Are we at a stock market inflection point?
Forward PE levels are at their lowest and expected earnings (implied earnings) at their highest since the economic recovery started in early 2009. So, are these low vauations a value trap and should investors question the economic recovery?
Low valuations, but it’s not so simple…
In chart 1, we note a long downward trend in forward valuations in the STOXX 600 starting from 1999, showing how investors are more cautious when paying for future earnings. We also note that from 2003 to late 2008 there was an intense increase in expected earnings showing the optimism in the global economy at that time. During this period the forward PE stayed relatively constant as stock prices increased along with expected earnings. Once the optimism faded, valuations (and stock prices) decreased ahead of future expected earnings, taking most investors and analysts by surprise. When valuations hit rock bottom the market started seeing value and stock prices rebounded ahead of upward earnings revisions. This last point helps to show that analyst forecasts tend to change quite rapidly after an inflection point, but still lag stock performance - especially worrying since the market does not know if we are presently at an inflection point.

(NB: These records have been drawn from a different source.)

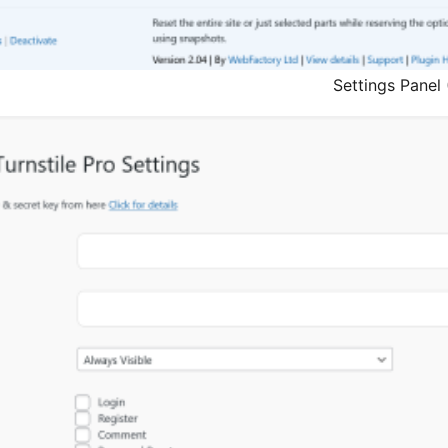
Settings Panel 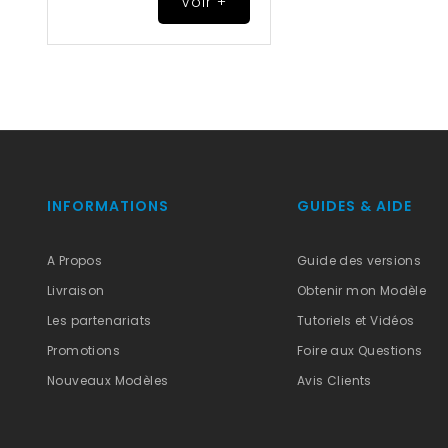
Voir +
INFORMATIONS
GUIDES & AIDE
A Propos
Guide des versions
Livraison
Obtenir mon Modèle
Les partenariats
Tutoriels et Vidéos
Promotions
Foire aux Questions
Nouveaux Modèles
Avis Clients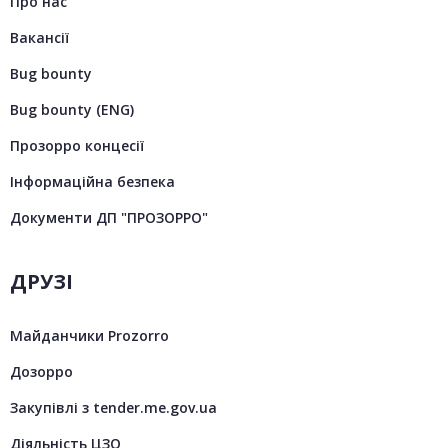
Про нас
Вакансії
Bug bounty
Bug bounty (ENG)
Прозорро концесії
Інформаційна безпека
Документи ДП "ПРОЗОРРО"
ДРУЗІ
Майданчики Prozorro
Дозорро
Закупівлі з tender.me.gov.ua
Діяльність ЦЗО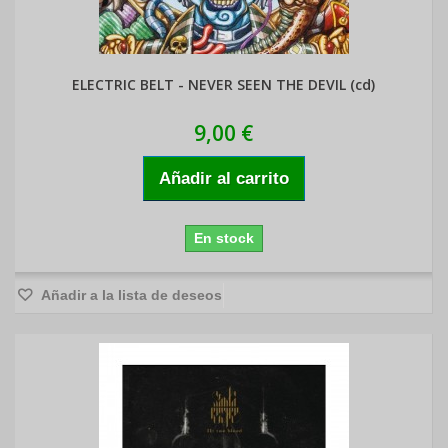
ELECTRIC BELT - NEVER SEEN THE DEVIL (cd)
9,00 €
Añadir al carrito
En stock
Añadir a la lista de deseos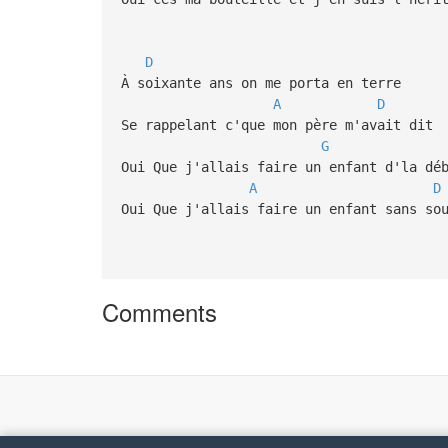
D
À soixante ans on me porta en terre
A
D
Se rappelant c'que mon père m'avait dit
G
Oui Que j'allais faire un enfant d'la dé
A
D
Oui Que j'allais faire un enfant sans so
Comments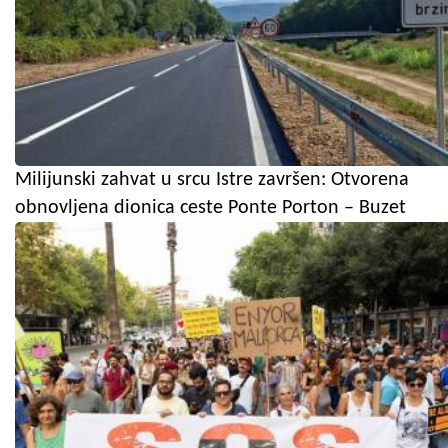
Milijunski zahvat u srcu Istre završen: Otvorena
obnovljena dionica ceste Ponte Porton – Buzet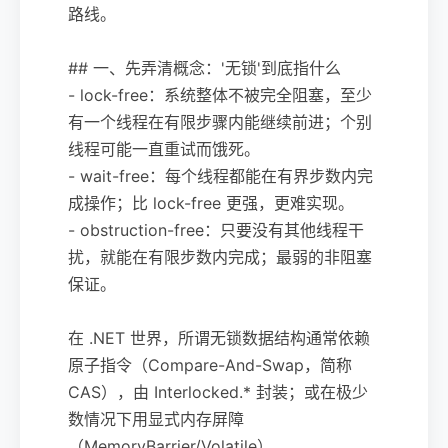
路线。
## 一、先弄清概念：'无锁'到底指什么
- lock-free：系统整体不被完全阻塞，至少
有一个线程在有限步骤内能继续前进；个别
线程可能一直重试而饿死。
- wait-free：每个线程都能在有界步数内完
成操作；比 lock-free 更强，更难实现。
- obstruction-free：只要没有其他线程干
扰，就能在有限步数内完成；最弱的非阻塞
保证。
在 .NET 世界，所谓无锁数据结构通常依赖
原子指令（Compare-And-Swap，简称
CAS），由 Interlocked.* 封装；或在极少
数情况下用显式内存屏障
（MemoryBarrier/Volatile）。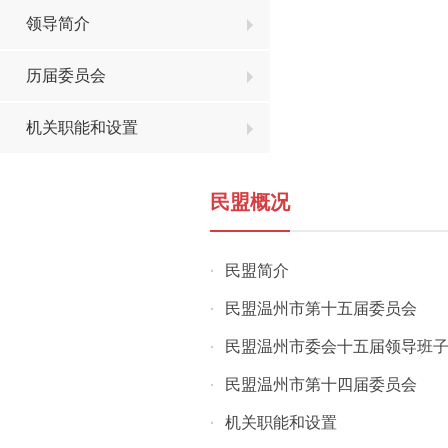
领导简介
历届委员会
机关职能和设置
民盟概况
民盟简介
·
民盟温州市第十五届委员会
·
民盟温州市委会十五届领导班
·
民盟温州市第十四届委员会
·
机关职能和设置
·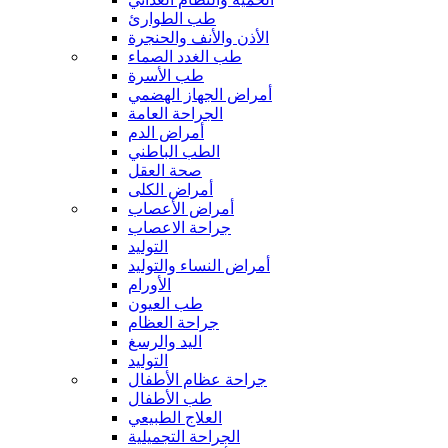
طب الطوارئ
الأذن والأنف والحنجرة
طب الغدد الصماء
طب الأسرة
أمراض الجهاز الهضمي
الجراحة العامة
أمراض الدم
الطب الباطني
صحة العقل
أمراض الكلى
أمراض الأعصاب
جراحة الاعصاب
التوليد
أمراض النساء والتوليد
الأورام
طب العيون
جراحة العظام
اليد والرسغ
التوليد
جراحة عظام الأطفال
طب الأطفال
العلاج الطبيعي
الجراحة التجميلية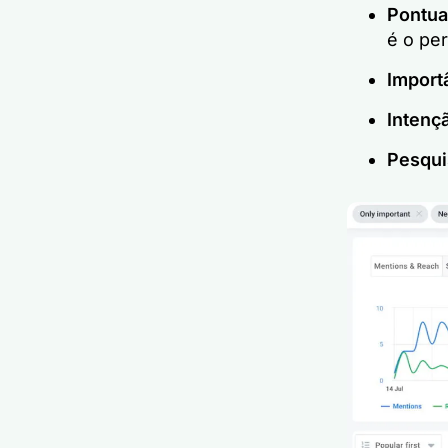
Pontua
é o pe
Import
Intenç
Pesqui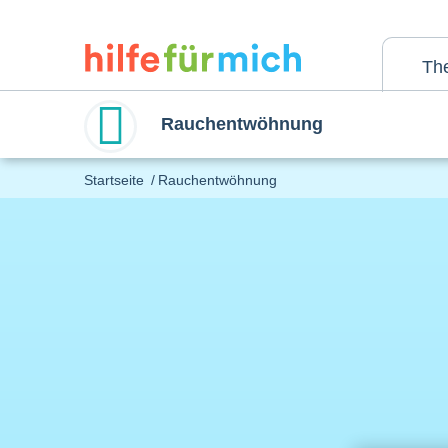
Direkt
zum
Inhalt
Th
Rauchentwöhnung
Main
Startseite
Rauchentwöhnung
menu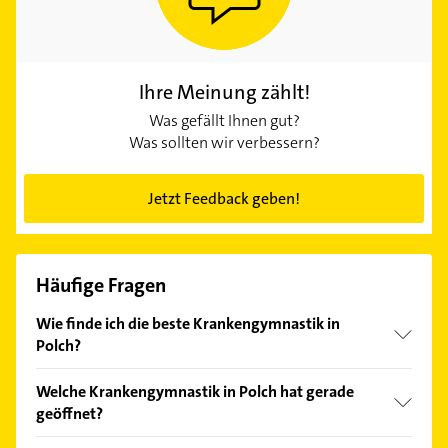
Ihre Meinung zählt!
Was gefällt Ihnen gut?
Was sollten wir verbessern?
Jetzt Feedback geben!
Häufige Fragen
Wie finde ich die beste Krankengymnastik in
Polch?
Vergleichen Sie alle Anbieter anhand echter
Welche Krankengymnastik in Polch hat gerade
Kundenmeinungen und profitieren Sie von den
geöffnet?
Empfehlungen. Die Suchergebnisse können Sie sich
einfach nach
Bewertungen
sortiert anzeigen lassen.
Im Anbieter-Bereich finden Sie alle
Öffnungszeiten
.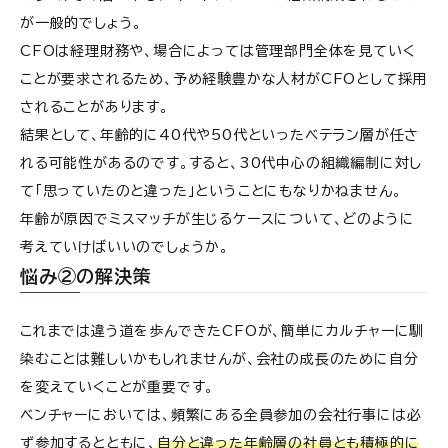
が一般的でしょう。
CFOは経理財務や、場合によっては管理部門全体を見ていく
ことが要求されるため、予め経験豊かな人材がCFOとして採用
されることがあります。
結果として、年齢的に40代や50代といったベテラン層が任さ
れる可能性があるのです。すると、30代中心の組織編制に対し
て「思っていたのと違った」ということにもなりかねません。
年齢が原因でミスマッチが生じるケースについて、どのように
考えていけばいいのでしょうか。
悩み②の解決策
これまでは違う道を歩んできたCFOが、簡単にカルチャーに馴
染むことは難しいかもしれませんが、会社の成長のために自分
を変えていくことが重要です。
ベンチャーにおいては、頻繁にある全員参加の会社行事には必
ず参加するとともに、
自分と違った年齢層の社員とも積極的に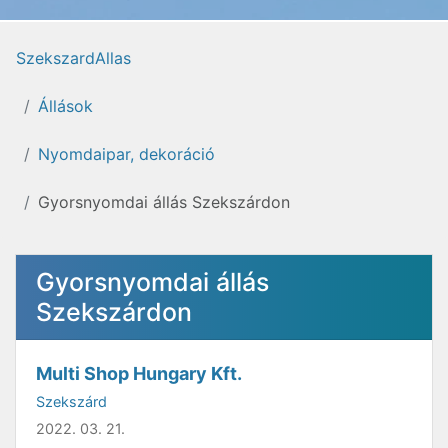
SzekszardAllas
Állások
Nyomdaipar, dekoráció
Gyorsnyomdai állás Szekszárdon
Gyorsnyomdai állás
Szekszárdon
Multi Shop Hungary Kft.
Szekszárd
2022. 03. 21.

Inflection point approaching!
Interestingly, if we overlay the above with the trailing P/E (essentially present market valuation), chart 2 illustrates that when trailing and forward P/E converge, expected earnings tend to be revised downward (inflection point). This presents a difficult period as earnings and valuations both decrease leading to a potential value trap for investors. These lagging earnings revisions then lead to P/E expansion and, voilà, the market is no longer a bargain. Presently, we see that implied earnings have not begun to head south whilst a convergence in trailing and leading P/E is occurring.
In chart 3, we can see that the number of estimate revisions have been decreasing since late 2010 and on a percentage basis have plummeted in the past 3 months, highlighting that analysts have not been revising their numbers, up or down. Analysts are either getting more accurate and certain of their numbers (unlikely) or they simply do not know what will happen to earnings and are waiting, just like the rest of us, to see where the economy is heading. Again, this is a worrying sign of a possible shift in outlook to the downside. 
The European equity market is not a clear buy given the current expected earnings levels for the next 12 months. And slowing economic growth and uncertainty regarding the well-being of states and the financial sector do not appear reflected in forward earnings for the next 12 months leaving investors cautious in the near-term.